Converting between timestamp and timestamptz
Consider the following query:
postgres=# select pg_typeof(timestamp '2022-01-01' at time zone 'Pacific/Honolulu'), pg_typeof(timestamptz '2022-01-01' at time zone 'Pacific/Honolulu'); pg_typeof | pg_typeof --------------------------+----------------------------- timestamp with time zone | timestamp without time zone
I think it makes sense that a timestamp
at time zone
becomes a timestamptz, but not so much that a timestamptzat time zone
would be converted back to a timestamp! This has implications for methods like date or date part, because these operate on the ‘display’ value.For example:
postgres=# select date(timestamptz '2022-01-01T00:00+00:00'); date ------------ 2021-12-31
The reason that the date of this timestamp is December 31st, as opposed to January 1st, is that when converted to the default timezone on my postgres db, the date is December 31st. We can verify this:
postgres=# select timestamptz '2022-01-01T00:00+00:00'; timestamptz ------------------------ 2021-12-31 19:00:00-05 (1 row)
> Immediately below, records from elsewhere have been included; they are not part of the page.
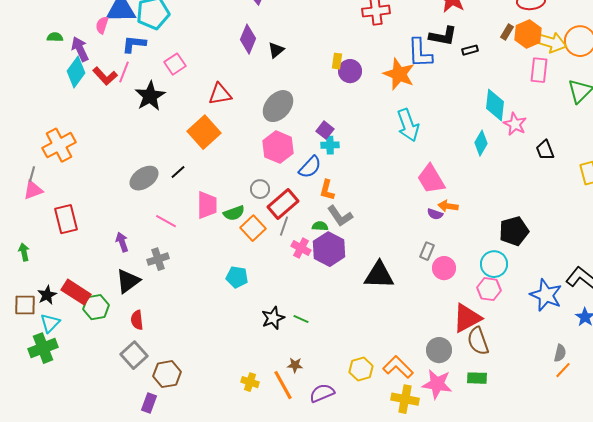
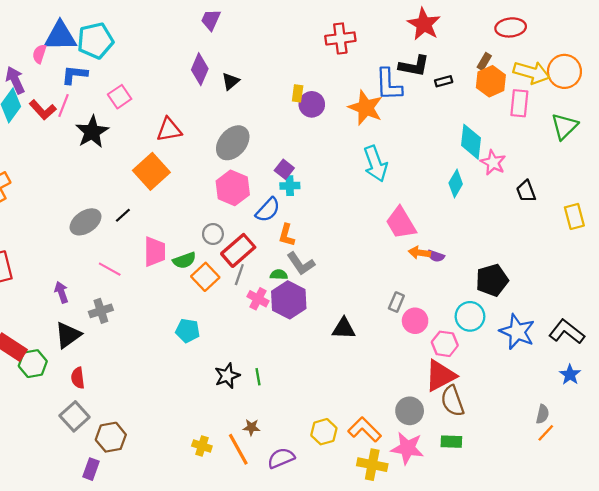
orange hexagon: (528, 34) -> (491, 81), moved
purple semicircle: (435, 214) -> (436, 256), moved
black triangle: (379, 275) -> (344, 328), size x0.7
pink hexagon: (489, 289) -> (445, 344), moved
blue star: (546, 295) -> (517, 332), moved
green line: (301, 319) -> (258, 377), turned 56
This means that the default timezone has a lot of bearing on the output of date, or date_part! Because of this, it’s best not to use timestamptz when dealing with methods like these, as they lead to unexpected outputs.
Implicit coercion between timestamp and timestamptz
Let’s create a table with one timestamp field and one timestamptz field.
postgres=# create table if not exists tt ( timestamp_col timestamp timestamptz_col timestamptz );
Let’s insert a value without a time zone into both of these fields.
postgres=# insert into tt(timestamp_col, timestamptz_col) values ('2022-01-01T00:00', '2022-01-01T00:00') returning *; timestamp_col | timestamptz_col ---------------------+------------------------ 2022-01-01 00:00:00 | 2022-01-01 00:00:00-05
In the timestamp field, the value of UTC midnight, January 1st is recorded, which makes sense. In the timestamptz field however, the value of UTC 5am is actually recorded, because the inserted timestamp is assumed to be in the default time zone of the db.
postgres=# show timezone; TimeZone ------------------ America/New_York (1 row)
Now let’s insert a timestamp with a time zone in both of the fields:
postgres=# insert into tt(timestamp_col, timestamptz_col) values ('2022-01-01T00:00+01:00', '2022-01-01T00:00+01:00') returning *; timestamp_col | timestamptz_col ---------------------+------------------------ 2022-01-01 00:00:00 | 2021-12-31 18:00:00-05
In the timestamp column, the time zone part of the input is simply dropped, so UTC midnight is saved. In the timestamptz column, we see that the field is set to exactly the same time as the input. Ie, 2022-01-01T00:00+01:00 == 2021-12-31 18:00:00-05.